Are derivatives the next shoe to drop?
Whenever Wall Street starts packaging a product for the masses that’s used by sophisticated investors, you know that there is big trouble ahead. There is no way that an individual investor will be able to value and understand the drivers of that investment’s value. And it’s fairly assured that Wall Street is packaging the protection to enrich itself with fees. Wall Street doesn’t have to concern itself with whether its investors build money.

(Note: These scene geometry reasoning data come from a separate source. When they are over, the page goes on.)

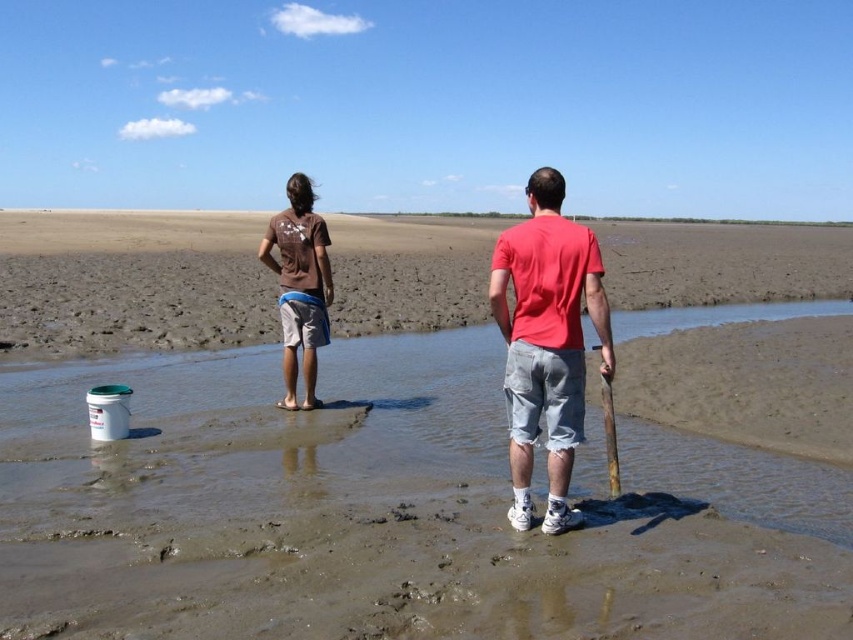 What do you see at coordinates (546, 342) in the screenshot? I see `matte red t-shirt at center` at bounding box center [546, 342].

Measure the distance between matte red t-shirt at center and camera.

matte red t-shirt at center and camera are 3.97 meters apart.

Where is `matte red t-shirt at center`? This screenshot has height=640, width=853. matte red t-shirt at center is located at coordinates (546, 342).

The image size is (853, 640). Find the location of `brown sand at center`. brown sand at center is located at coordinates (393, 508).

Is muddy sand at center above brown cotton shirt at center?

Correct, muddy sand at center is located above brown cotton shirt at center.

The image size is (853, 640). Find the location of `muddy sand at center`. muddy sand at center is located at coordinates (131, 282).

This is the first thing that came to intellect when I read a Bloomberg News story Barclays Plc (NYSE: BCS) introduced a new product that put a scare into Vanguard Group Inc. and the rest of the $13 trillion U.S. mutual-fund industry. The product? An exchange-traded note (ETN). I really don’t know what it is but the story says that it allows individual investors to buy a type of forward contract linked to commodities and assets ranging from oil to currencies to foreign stock indexes. It has lower
It certain sounds great and that’s probably why the mutual fund industry is so afraid of it. But before you go out and buy one of those ETNs, compose certain you understand how its value is set and what makes that value go up and down everyday. Otherwise you could be in for a impolite awakening. Can’t figure out how to value an ETN? next I propose you hold onto your wallet with two tightly clasped fists. When Wall Street comes calling on Main Street for such complex securities.
Peter Cohan is President of Peter S. Cohan & Associates. He plus teaches management at Babson College and edits The Cohan Letter.